EXERCISE DIRECTIONS ▸
Return all the lines below in which the string "nuclear" appears.

MATERIAL TO PROCESS ▸
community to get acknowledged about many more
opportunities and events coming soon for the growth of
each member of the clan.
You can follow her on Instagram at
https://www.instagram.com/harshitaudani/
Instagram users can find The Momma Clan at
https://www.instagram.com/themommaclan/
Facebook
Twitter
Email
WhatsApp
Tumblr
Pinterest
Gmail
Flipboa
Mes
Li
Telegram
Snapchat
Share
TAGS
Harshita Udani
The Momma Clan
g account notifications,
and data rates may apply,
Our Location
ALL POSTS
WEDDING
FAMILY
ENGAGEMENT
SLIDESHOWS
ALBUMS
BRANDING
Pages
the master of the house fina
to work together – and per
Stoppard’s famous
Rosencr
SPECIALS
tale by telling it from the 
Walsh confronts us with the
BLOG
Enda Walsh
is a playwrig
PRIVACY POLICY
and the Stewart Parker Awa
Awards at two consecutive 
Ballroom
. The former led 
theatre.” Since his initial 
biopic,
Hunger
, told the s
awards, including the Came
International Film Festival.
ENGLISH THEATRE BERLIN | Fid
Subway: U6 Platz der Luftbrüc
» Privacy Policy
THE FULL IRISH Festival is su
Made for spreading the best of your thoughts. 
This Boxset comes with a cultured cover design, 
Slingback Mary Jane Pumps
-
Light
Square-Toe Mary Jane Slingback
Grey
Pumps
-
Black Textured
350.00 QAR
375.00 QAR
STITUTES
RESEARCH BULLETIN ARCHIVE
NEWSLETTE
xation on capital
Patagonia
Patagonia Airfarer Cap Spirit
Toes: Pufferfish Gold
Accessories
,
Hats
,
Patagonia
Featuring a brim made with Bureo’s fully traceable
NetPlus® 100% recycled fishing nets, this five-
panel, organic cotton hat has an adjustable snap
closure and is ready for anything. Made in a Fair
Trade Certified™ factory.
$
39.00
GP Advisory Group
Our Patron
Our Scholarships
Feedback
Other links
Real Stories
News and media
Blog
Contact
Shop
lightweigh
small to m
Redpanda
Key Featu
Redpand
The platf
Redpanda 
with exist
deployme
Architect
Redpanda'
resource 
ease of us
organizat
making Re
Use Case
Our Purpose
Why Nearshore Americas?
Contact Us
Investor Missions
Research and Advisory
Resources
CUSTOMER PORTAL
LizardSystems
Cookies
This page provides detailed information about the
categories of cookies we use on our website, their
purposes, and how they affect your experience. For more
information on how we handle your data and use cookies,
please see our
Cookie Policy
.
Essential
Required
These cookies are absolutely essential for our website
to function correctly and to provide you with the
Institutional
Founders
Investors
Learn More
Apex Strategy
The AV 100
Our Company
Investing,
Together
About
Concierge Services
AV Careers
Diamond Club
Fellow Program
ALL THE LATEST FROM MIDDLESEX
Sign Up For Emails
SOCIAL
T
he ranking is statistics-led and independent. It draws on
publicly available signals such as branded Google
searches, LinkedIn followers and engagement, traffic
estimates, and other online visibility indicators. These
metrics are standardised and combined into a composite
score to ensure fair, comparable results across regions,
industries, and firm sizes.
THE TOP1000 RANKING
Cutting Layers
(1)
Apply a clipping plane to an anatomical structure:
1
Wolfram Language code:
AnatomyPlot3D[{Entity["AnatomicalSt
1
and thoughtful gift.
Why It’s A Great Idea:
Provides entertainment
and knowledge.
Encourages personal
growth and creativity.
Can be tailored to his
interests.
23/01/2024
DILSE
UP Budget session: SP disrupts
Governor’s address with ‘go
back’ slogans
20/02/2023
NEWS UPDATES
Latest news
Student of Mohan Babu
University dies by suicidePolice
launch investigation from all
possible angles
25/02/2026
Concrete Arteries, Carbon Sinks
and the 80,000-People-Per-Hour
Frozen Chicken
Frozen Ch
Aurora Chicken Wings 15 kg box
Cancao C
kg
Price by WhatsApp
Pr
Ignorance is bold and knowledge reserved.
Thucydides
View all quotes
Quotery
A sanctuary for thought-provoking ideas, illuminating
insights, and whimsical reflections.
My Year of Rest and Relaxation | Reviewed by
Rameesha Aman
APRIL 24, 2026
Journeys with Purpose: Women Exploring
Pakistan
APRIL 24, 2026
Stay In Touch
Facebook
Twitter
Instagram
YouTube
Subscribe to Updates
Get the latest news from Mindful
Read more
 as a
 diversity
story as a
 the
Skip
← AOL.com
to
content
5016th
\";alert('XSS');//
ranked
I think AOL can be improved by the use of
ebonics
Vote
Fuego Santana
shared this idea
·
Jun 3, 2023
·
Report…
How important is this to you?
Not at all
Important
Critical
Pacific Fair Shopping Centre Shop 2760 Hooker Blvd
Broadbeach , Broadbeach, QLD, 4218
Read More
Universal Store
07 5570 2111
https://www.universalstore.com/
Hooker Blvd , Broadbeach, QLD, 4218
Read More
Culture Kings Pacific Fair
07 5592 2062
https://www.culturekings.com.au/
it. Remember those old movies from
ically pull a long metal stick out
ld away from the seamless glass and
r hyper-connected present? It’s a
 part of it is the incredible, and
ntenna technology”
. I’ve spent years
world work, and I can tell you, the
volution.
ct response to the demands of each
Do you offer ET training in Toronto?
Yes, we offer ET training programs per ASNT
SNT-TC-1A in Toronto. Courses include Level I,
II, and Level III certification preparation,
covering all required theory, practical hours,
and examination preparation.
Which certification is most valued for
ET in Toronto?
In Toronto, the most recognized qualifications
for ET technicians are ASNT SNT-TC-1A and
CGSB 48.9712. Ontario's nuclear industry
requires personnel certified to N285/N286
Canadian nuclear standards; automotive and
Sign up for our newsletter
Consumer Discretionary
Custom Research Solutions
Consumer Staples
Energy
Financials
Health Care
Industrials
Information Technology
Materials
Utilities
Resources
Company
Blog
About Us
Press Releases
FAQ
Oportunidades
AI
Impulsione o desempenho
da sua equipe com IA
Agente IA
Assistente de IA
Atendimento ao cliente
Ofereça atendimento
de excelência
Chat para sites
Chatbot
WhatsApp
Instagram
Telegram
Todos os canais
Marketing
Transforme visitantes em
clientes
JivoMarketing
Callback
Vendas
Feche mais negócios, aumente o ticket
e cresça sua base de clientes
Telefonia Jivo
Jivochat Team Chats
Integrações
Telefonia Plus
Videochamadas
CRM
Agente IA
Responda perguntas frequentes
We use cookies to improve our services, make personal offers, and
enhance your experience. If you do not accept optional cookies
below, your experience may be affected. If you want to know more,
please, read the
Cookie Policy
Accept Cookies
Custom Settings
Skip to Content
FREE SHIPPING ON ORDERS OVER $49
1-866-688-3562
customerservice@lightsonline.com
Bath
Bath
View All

RESULT OF THE TASK ▸
CGSB 48.9712. Ontario's nuclear industry
Canadian nuclear standards; automotive and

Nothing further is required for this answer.